PROBLEM: Transcribe each record below character for character.

########

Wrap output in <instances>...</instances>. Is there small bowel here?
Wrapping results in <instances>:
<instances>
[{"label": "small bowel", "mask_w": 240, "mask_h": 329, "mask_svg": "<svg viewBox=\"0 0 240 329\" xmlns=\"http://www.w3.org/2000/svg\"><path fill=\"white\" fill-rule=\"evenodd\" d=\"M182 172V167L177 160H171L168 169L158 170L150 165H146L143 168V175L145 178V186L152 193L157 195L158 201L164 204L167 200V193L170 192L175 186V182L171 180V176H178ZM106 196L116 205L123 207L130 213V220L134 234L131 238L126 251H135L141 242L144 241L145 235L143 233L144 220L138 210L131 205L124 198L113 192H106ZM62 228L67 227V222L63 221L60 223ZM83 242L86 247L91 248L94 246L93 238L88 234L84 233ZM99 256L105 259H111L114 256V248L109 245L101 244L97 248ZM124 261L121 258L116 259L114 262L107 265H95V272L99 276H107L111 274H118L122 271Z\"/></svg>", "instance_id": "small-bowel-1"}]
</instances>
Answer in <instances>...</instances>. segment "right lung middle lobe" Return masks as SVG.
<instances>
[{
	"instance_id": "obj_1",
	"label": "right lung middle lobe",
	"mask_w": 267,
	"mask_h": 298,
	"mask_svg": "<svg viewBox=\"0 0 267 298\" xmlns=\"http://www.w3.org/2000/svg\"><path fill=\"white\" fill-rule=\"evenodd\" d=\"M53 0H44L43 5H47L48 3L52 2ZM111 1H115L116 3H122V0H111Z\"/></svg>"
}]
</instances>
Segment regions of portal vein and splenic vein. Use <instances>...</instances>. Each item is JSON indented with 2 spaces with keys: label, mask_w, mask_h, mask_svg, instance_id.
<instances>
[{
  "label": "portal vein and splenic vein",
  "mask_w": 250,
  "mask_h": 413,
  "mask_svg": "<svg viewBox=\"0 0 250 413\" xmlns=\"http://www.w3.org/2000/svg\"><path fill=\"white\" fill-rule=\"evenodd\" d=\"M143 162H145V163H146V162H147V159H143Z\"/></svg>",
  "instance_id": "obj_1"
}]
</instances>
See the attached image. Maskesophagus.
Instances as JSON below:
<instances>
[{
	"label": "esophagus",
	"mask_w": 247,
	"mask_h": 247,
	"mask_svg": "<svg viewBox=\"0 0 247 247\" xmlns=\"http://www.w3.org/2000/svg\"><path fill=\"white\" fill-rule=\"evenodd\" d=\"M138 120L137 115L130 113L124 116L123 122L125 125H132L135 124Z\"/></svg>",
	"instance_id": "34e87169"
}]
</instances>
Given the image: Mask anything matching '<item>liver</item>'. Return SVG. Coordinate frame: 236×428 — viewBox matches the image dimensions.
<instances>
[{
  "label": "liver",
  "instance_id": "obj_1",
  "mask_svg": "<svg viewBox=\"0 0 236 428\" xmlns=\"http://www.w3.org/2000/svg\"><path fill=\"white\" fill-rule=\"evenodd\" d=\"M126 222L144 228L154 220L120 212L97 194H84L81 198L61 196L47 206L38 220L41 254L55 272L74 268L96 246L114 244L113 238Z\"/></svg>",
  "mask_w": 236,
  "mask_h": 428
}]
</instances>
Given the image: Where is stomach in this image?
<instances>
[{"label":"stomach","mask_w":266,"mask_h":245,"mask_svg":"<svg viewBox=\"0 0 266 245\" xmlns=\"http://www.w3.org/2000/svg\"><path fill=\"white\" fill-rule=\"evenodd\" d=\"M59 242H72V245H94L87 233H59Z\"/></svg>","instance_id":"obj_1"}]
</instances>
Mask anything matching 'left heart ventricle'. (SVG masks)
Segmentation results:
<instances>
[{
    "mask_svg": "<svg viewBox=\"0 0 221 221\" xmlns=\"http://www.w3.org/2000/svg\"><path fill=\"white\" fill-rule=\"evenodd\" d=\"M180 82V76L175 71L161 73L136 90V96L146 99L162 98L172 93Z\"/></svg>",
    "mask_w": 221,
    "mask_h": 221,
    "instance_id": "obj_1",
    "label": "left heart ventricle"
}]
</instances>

########

WRITTEN SOLUTION:
Wrap output in <instances>...</instances>. Is there small bowel here?
Wrapping results in <instances>:
<instances>
[{"label": "small bowel", "mask_w": 240, "mask_h": 329, "mask_svg": "<svg viewBox=\"0 0 240 329\" xmlns=\"http://www.w3.org/2000/svg\"><path fill=\"white\" fill-rule=\"evenodd\" d=\"M182 172V167L177 160H171L168 169L158 170L150 165H146L143 168V175L145 178V186L152 193L157 195L158 201L164 204L167 200V193L170 192L175 186V182L171 180V176H178ZM106 196L116 205L123 207L130 213V220L134 234L131 238L126 251H135L141 242L144 241L145 235L143 233L144 220L138 210L131 205L124 198L113 192H106ZM62 228L67 227V222L63 221L60 223ZM83 242L86 247L91 248L94 246L93 238L88 234L84 233ZM99 256L105 259H111L114 256V248L109 245L101 244L97 248ZM124 261L121 258L116 259L114 262L107 265H95V272L99 276H107L111 274H118L122 271Z\"/></svg>", "instance_id": "small-bowel-1"}]
</instances>
Answer in <instances>...</instances>. segment "right lung middle lobe" Return masks as SVG.
<instances>
[{
	"instance_id": "obj_1",
	"label": "right lung middle lobe",
	"mask_w": 267,
	"mask_h": 298,
	"mask_svg": "<svg viewBox=\"0 0 267 298\" xmlns=\"http://www.w3.org/2000/svg\"><path fill=\"white\" fill-rule=\"evenodd\" d=\"M53 0H44L43 5H47L48 3L52 2ZM111 1H115L116 3H122V0H111Z\"/></svg>"
}]
</instances>
Segment regions of portal vein and splenic vein. Use <instances>...</instances>. Each item is JSON indented with 2 spaces with keys: label, mask_w, mask_h, mask_svg, instance_id.
<instances>
[{
  "label": "portal vein and splenic vein",
  "mask_w": 250,
  "mask_h": 413,
  "mask_svg": "<svg viewBox=\"0 0 250 413\" xmlns=\"http://www.w3.org/2000/svg\"><path fill=\"white\" fill-rule=\"evenodd\" d=\"M143 162H145V163H146V162H147V159H143Z\"/></svg>",
  "instance_id": "obj_1"
}]
</instances>
See the attached image. Maskesophagus.
Instances as JSON below:
<instances>
[{
	"label": "esophagus",
	"mask_w": 247,
	"mask_h": 247,
	"mask_svg": "<svg viewBox=\"0 0 247 247\" xmlns=\"http://www.w3.org/2000/svg\"><path fill=\"white\" fill-rule=\"evenodd\" d=\"M138 120L137 115L130 113L124 116L123 122L125 125H132L135 124Z\"/></svg>",
	"instance_id": "34e87169"
}]
</instances>
Given the image: Mask anything matching '<item>liver</item>'. Return SVG. Coordinate frame: 236×428 — viewBox matches the image dimensions.
<instances>
[{
  "label": "liver",
  "instance_id": "obj_1",
  "mask_svg": "<svg viewBox=\"0 0 236 428\" xmlns=\"http://www.w3.org/2000/svg\"><path fill=\"white\" fill-rule=\"evenodd\" d=\"M126 222L144 228L154 220L120 212L97 194H84L81 198L61 196L47 206L38 220L41 254L55 272L74 268L96 246L114 244L113 238Z\"/></svg>",
  "mask_w": 236,
  "mask_h": 428
}]
</instances>
Given the image: Where is stomach in this image?
<instances>
[{"label":"stomach","mask_w":266,"mask_h":245,"mask_svg":"<svg viewBox=\"0 0 266 245\" xmlns=\"http://www.w3.org/2000/svg\"><path fill=\"white\" fill-rule=\"evenodd\" d=\"M59 242H72V245H94L87 233H59Z\"/></svg>","instance_id":"obj_1"}]
</instances>
Mask anything matching 'left heart ventricle'. (SVG masks)
Segmentation results:
<instances>
[{
    "mask_svg": "<svg viewBox=\"0 0 221 221\" xmlns=\"http://www.w3.org/2000/svg\"><path fill=\"white\" fill-rule=\"evenodd\" d=\"M180 82V76L175 71L161 73L136 90V96L146 99L162 98L172 93Z\"/></svg>",
    "mask_w": 221,
    "mask_h": 221,
    "instance_id": "obj_1",
    "label": "left heart ventricle"
}]
</instances>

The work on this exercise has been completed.